----- MATERIALS PROVIDED

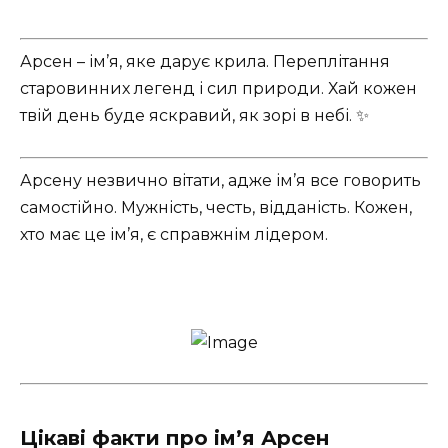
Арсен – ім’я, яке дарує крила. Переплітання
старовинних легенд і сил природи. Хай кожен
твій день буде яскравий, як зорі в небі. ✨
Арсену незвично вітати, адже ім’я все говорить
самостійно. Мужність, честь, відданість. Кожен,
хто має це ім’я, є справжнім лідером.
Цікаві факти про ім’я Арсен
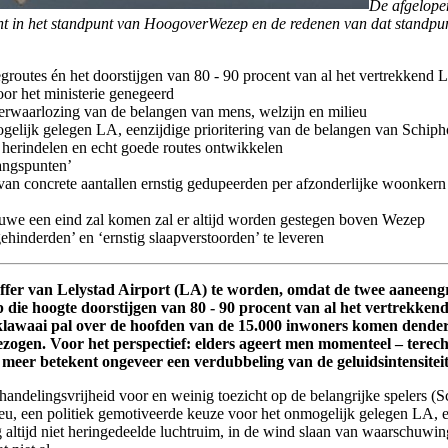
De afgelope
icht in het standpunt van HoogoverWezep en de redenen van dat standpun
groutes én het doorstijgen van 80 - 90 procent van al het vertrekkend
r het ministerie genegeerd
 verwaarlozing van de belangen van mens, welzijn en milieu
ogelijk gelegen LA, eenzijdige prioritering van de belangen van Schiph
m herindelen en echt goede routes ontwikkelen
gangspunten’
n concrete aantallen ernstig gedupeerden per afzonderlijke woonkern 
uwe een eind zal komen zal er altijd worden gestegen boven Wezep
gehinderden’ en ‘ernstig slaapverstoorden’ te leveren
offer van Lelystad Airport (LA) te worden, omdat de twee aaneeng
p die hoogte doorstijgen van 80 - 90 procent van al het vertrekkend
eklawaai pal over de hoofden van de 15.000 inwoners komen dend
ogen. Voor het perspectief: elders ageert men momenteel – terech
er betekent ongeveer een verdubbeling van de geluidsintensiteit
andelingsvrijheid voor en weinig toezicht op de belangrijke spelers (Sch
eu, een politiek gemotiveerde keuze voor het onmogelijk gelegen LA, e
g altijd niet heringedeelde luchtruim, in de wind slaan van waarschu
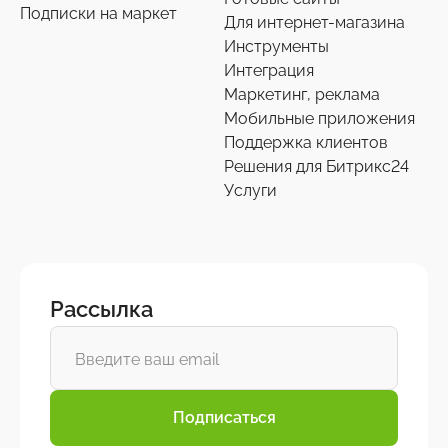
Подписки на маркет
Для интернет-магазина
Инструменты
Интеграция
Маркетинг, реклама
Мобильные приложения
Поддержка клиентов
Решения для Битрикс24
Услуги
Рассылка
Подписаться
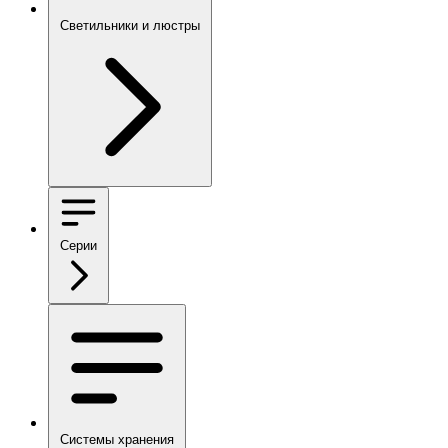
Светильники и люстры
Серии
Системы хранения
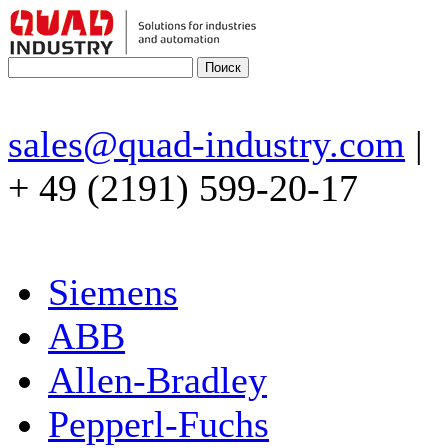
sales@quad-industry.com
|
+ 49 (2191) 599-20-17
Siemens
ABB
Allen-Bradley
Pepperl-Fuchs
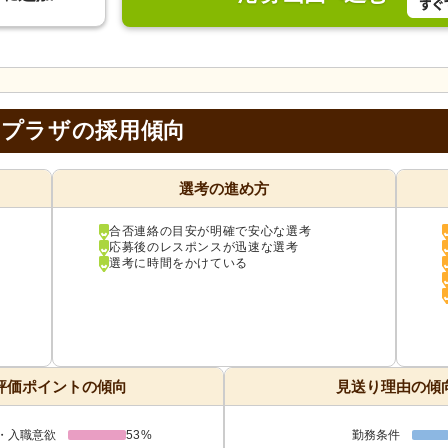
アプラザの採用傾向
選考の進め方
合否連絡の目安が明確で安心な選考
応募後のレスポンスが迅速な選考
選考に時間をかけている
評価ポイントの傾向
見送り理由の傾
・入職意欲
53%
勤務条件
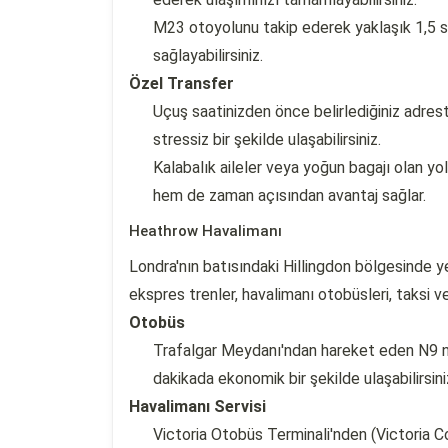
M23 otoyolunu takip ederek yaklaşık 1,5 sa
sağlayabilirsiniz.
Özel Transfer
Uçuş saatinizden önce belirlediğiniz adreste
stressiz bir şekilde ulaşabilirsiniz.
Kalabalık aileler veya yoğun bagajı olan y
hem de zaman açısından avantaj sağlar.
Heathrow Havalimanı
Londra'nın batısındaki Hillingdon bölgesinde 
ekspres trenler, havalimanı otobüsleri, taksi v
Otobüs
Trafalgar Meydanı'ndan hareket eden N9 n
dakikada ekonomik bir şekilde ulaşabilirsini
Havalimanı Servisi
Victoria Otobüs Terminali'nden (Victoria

----------
----- MATERIALS PROVIDED

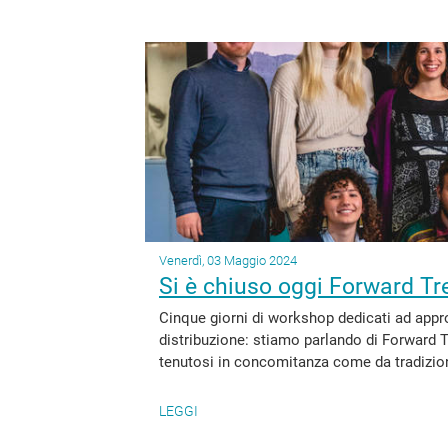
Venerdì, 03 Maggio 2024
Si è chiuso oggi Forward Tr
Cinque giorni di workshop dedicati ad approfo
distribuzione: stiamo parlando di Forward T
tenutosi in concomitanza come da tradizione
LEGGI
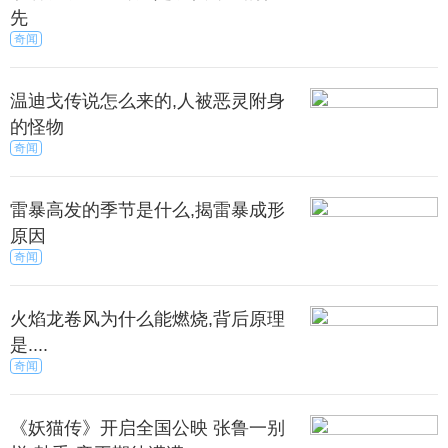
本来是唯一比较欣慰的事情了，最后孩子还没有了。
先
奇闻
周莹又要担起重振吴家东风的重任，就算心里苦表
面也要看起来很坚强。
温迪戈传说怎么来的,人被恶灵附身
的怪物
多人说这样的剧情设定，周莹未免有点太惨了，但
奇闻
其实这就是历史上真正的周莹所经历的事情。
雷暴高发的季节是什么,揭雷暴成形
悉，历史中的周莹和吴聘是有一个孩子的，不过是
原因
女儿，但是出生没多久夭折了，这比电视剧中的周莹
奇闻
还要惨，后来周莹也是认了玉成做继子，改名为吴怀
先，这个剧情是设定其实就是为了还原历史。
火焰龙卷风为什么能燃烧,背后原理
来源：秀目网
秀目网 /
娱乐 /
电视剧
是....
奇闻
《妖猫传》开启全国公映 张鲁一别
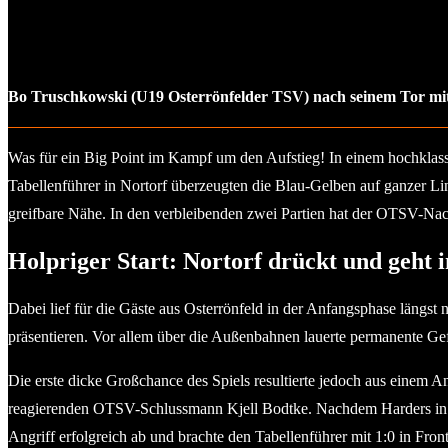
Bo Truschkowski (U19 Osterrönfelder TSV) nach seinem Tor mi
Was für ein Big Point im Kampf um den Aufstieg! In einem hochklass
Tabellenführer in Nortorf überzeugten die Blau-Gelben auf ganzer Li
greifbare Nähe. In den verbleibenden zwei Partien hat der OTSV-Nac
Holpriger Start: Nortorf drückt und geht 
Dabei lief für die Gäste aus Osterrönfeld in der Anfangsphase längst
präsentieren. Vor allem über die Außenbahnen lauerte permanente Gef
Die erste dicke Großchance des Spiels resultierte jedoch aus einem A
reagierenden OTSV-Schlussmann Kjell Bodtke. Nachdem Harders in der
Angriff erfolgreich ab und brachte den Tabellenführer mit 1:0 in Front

----------

* **TASK DIRECTIONS**: Reply with only the number of lines in the entries that contain the word "gelegen".

* **EXERCISE SOLUTION**: 2